Amari squarci di vita latino-americana
Non ci stupisce che Junot Dìaz sia stato scelto da Newsweek quale rappresentante dei "dieci volti nuovi del '96". La "novità", che palpita dentro la pagina di questo scrittore, balza agli occhi leggendo il suo A picco, da poco uscito in Italia, per i tipi di Bompiani. Novità nello stile di lingua parlata (per cui è veramente utile il glossario essenziale posto in appendice che aiuta il lettore ad interpretare il lessico misto di Dìaz) e novità nella costruzione a flash del tessuto narrativo : questo modo di procedere avrebbe incantato Joyce, autore dell'Ulisse. Il linguaggio è crudo, ma non potrebbe essere altrimenti, visto che esce dalla bocca degli abitanti disperati, di dominicani dalla vita agra, degradata.
A picco è il titolo emblematico che racchiude in sé uno squarcio di società alla deriva : un padre quasi spietato con la moglie e con i figli, fedifrago, alla caccia di un lavoro che lo porta ad emigrare nei vagheggiati States, i figli Rafa e Yunior - che è l'io narrante della vita disgraziata dei personaggi -, inserita nel contorno di parenti straccioni. Sarà il protagonista-narratore a raccontarci del un suo amore "diverso", breve come l'infanzia del protagonista e del suo giovane amico, e a renderci partecipi della curiosità di scoprire cosa nasconde la maschera di Ysrael che ha il volto sfigurato da un maiale che gli ha sbranato i lineamenti.

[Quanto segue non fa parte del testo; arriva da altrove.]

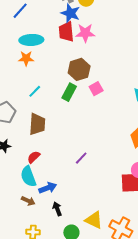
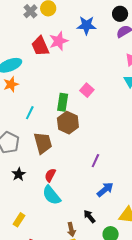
blue star: (70, 13) -> (86, 25), moved
brown hexagon: (79, 69) -> (68, 123), moved
blue arrow: (48, 188) -> (105, 189), moved
brown arrow: (28, 201) -> (71, 230), moved, turned 72

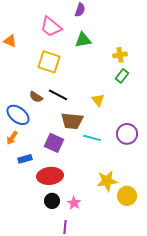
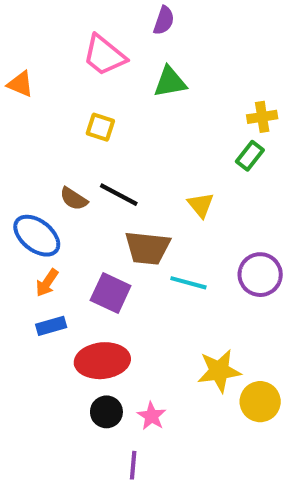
yellow cross: (120, 55) -> (262, 117), moved
yellow square: (49, 62) -> (100, 127), size x0.6
orange arrow: (12, 138) -> (47, 283), moved

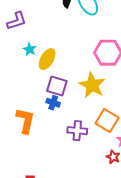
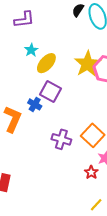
yellow star: (92, 85) -> (87, 64), moved
blue cross: (53, 103) -> (35, 104), moved

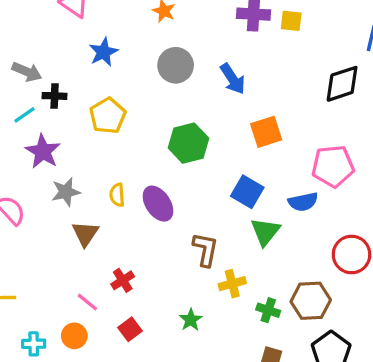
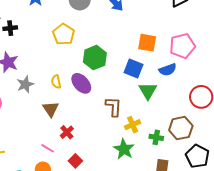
yellow pentagon: (108, 116) -> (64, 34), moved
orange square: (266, 132) -> (147, 43), moved, turned 36
green hexagon: (188, 143) -> (95, 58), moved
brown triangle: (85, 234) -> (51, 109), moved
green star: (191, 320) -> (124, 149), moved, size x1.5

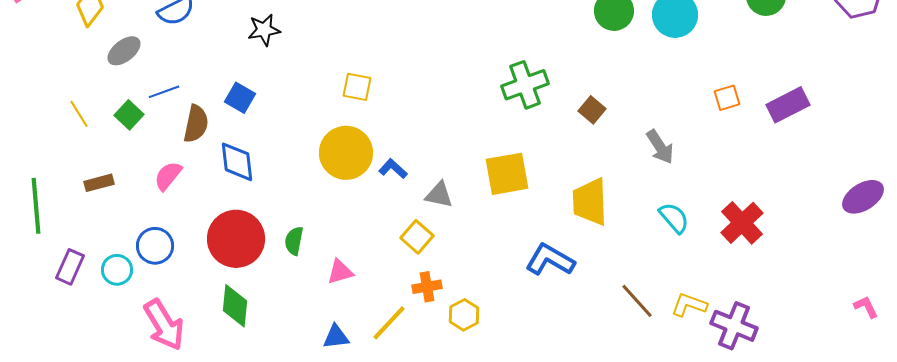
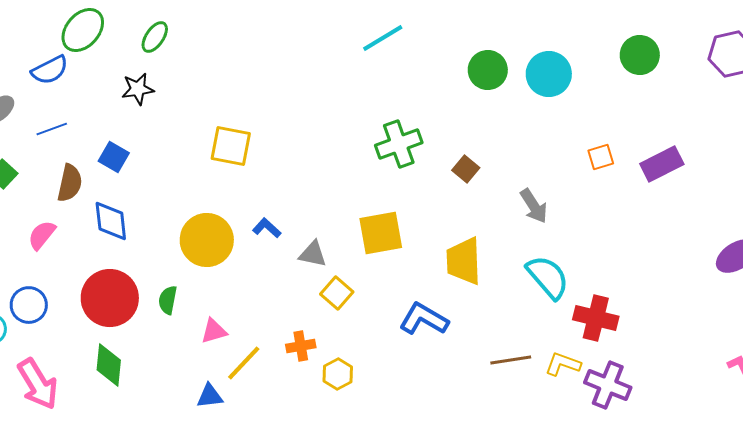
yellow square: (357, 87) -> (231, 146), size x1.4
blue line: (164, 92) -> (52, 129), moved
yellow circle: (346, 153) -> (207, 240), moved
cyan semicircle: (674, 218) -> (548, 277), size x1.4
red cross: (742, 223) -> (596, 318), moved, turned -33
yellow square: (417, 237) -> (337, 293), moved
brown line: (637, 301) -> (511, 360), turned -57
yellow line: (389, 323) -> (244, 363), moved

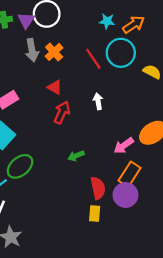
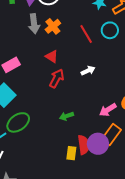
cyan circle: (121, 53) -> (110, 30), size x0.7
white arrow: (98, 101) -> (88, 71), turned 72
purple circle: (125, 195) -> (98, 144), moved
yellow rectangle: (95, 214) -> (71, 153), moved

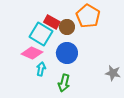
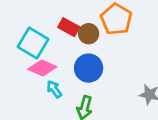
cyan square: (41, 34) -> (33, 43), moved
cyan arrow: (41, 69) -> (54, 89), turned -48

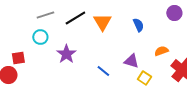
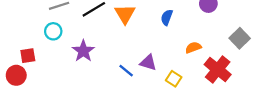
blue semicircle: (138, 25) -> (167, 17), turned -136
purple triangle: (131, 61) -> (148, 63), moved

Anche i risvolti più tragici della vicenda sono scritti con penna ironica, a mezza via tra l'amaro e il divertito, come se l'autore fosse ora fatalmente rassegnato e ora aspramente arrabbiato per uno stato di cose senza possibilità di miglioramento. A fare pena al lettore non sono solo i ragazzini che vivono dentro questo clima denso di miseria e privazioni, ma soprattutto la madre, quella "Mami" che vediamo in fotografia "...circondata da uno stuolo di cugini sorridenti... Mamma è seduta diritta e, anche fra la folla, spicca in mezzo a tutti, con un sorriso tranquillo come se fosse lei che tutti festeggiano..." La sensazione di "festeggiata" verrà presto cancellata dal volto e dai pensieri di Mami, la vita grama di Santo Domingo prima e degli States poi, non le regalerà certo troppi motivi di festa.
L'autore riesce a descrivere gli stati d'animo dei suoi personaggi con pochi, veloci tratti che li stilizzano, li caratterizzano, senza caricaturarli.
Certo è che non potevamo incontrare - nel nostro cammino di lettori - uno scrittore più iper realista di questo Dìaz che, descrivendo, una realtà tanto grama e sofferta, ci fa ringraziare il cielo di essere nati in una parte così lontana dal suo mondo, aliena da uno spazio in cui l'umanità è inguaribilmente relegata a vivere nelle retrovie, senza speranza di elevarsi, nemmeno emigrando. Quella del paesaggio intimo ed esterno dell'autore è una fauna umana fatalmente schiacciata, prevaricata di cui Dìaz porta sulla pagina l'amaro destino, con apparente distacco, ma noi non ci lasciamo ingannare e leggiamo fra le righe il rabbioso dolore di chi conosce a fondo la sofferenza della sua gente. L'autore, infatti, è nato a Santo Domingo, nella Repubblica Dominicana, e parla quindi dei luoghi del suo vissuto reale, da cui è riuscito ad emergere per viva qualità, pubblicando racconti in riviste letterarie quali : "Story", "The New Yorker", "The Paris Rreview", Best American Short Stories 1996" e su "African Verse". Attualmente vive a new York City, ed è bello constatare che anche se cavalca il destriero del successo, non ha dimenticato le sorti della sua gente.